*** Provided material ***

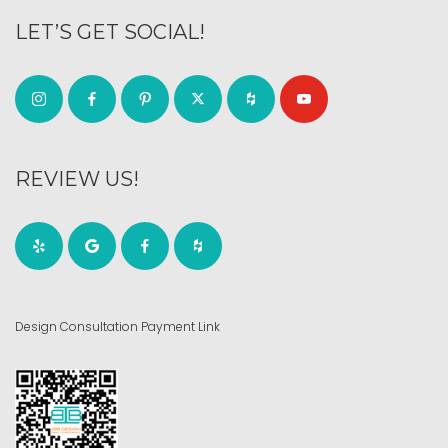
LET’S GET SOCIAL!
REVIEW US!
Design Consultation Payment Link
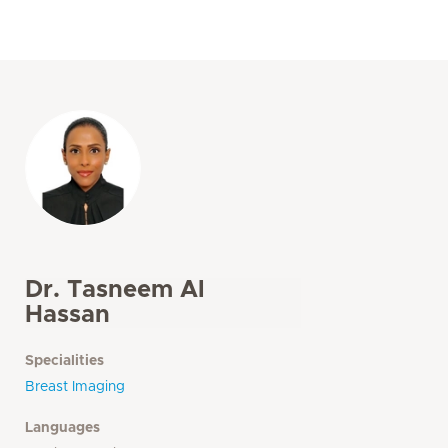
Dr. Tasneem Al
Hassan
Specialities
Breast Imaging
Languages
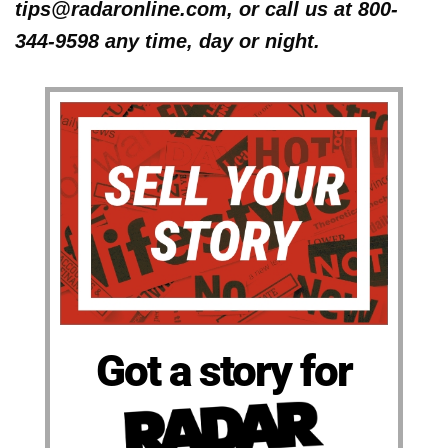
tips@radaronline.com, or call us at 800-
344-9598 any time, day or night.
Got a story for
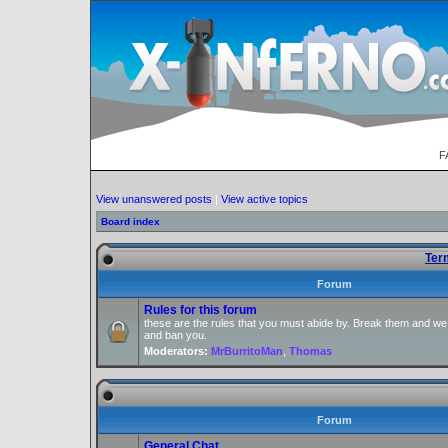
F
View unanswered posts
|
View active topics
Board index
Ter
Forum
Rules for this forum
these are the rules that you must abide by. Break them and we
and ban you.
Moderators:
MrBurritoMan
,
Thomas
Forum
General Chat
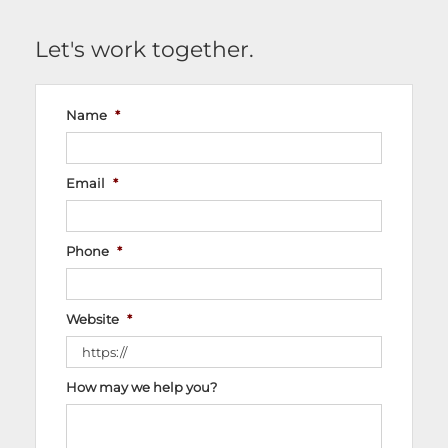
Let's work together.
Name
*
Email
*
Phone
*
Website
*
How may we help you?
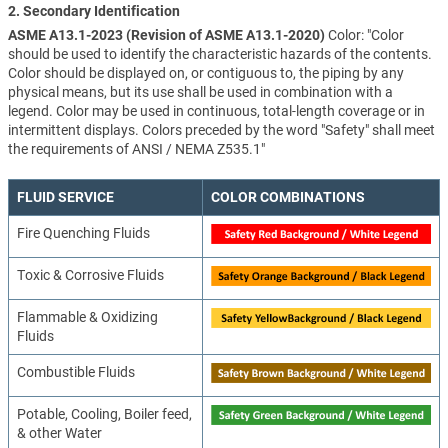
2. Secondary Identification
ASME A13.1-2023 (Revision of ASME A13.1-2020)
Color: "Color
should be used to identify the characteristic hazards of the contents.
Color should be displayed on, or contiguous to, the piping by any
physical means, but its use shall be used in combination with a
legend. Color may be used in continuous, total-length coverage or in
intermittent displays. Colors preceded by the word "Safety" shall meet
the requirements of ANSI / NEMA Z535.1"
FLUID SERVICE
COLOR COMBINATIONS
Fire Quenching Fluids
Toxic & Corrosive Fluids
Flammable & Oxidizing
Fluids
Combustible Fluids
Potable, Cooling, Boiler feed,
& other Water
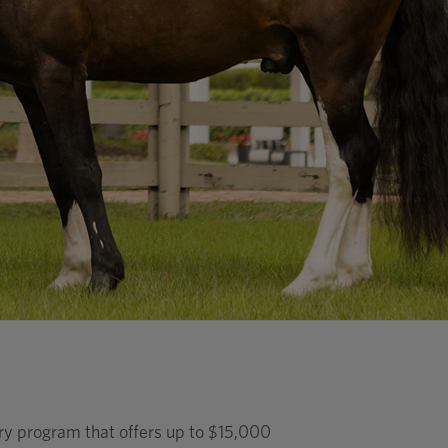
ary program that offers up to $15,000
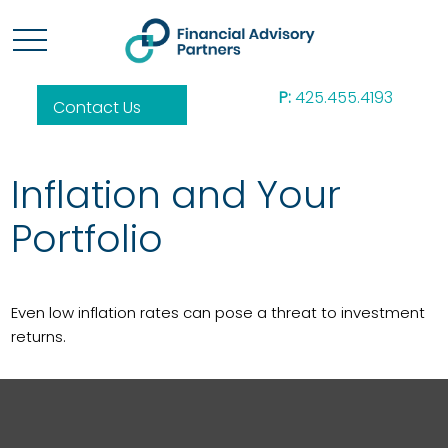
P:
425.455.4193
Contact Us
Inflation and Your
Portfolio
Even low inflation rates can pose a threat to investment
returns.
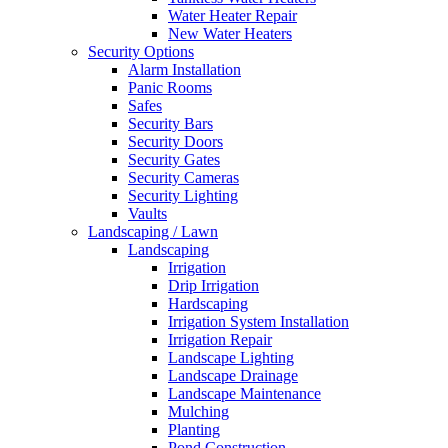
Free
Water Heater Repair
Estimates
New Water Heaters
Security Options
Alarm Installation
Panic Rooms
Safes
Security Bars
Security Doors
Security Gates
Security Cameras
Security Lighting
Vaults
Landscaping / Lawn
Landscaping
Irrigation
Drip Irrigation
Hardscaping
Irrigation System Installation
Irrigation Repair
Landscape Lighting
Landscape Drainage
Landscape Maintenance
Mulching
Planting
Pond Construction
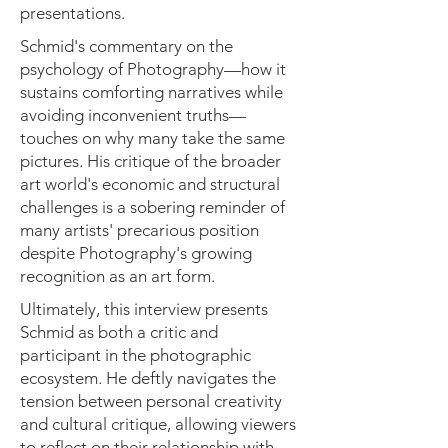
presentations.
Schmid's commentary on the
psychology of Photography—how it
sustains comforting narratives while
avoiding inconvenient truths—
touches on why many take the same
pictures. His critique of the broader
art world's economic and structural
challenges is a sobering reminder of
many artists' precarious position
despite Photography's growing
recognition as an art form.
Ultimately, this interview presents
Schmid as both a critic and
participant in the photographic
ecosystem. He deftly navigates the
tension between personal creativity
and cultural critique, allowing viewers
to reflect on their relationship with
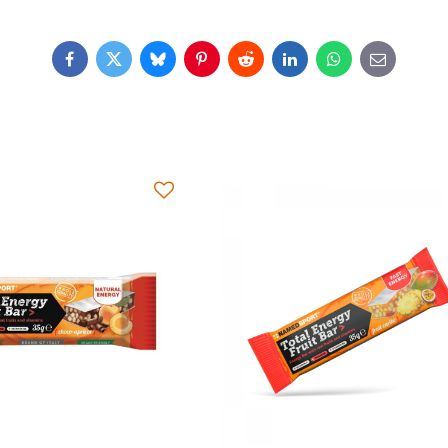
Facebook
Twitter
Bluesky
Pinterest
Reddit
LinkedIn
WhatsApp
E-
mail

*** End of Provided material ***

### Your goal
Your reply must be one number: the count of lines in the records above that contain the string "Installation".

### Result for this task
2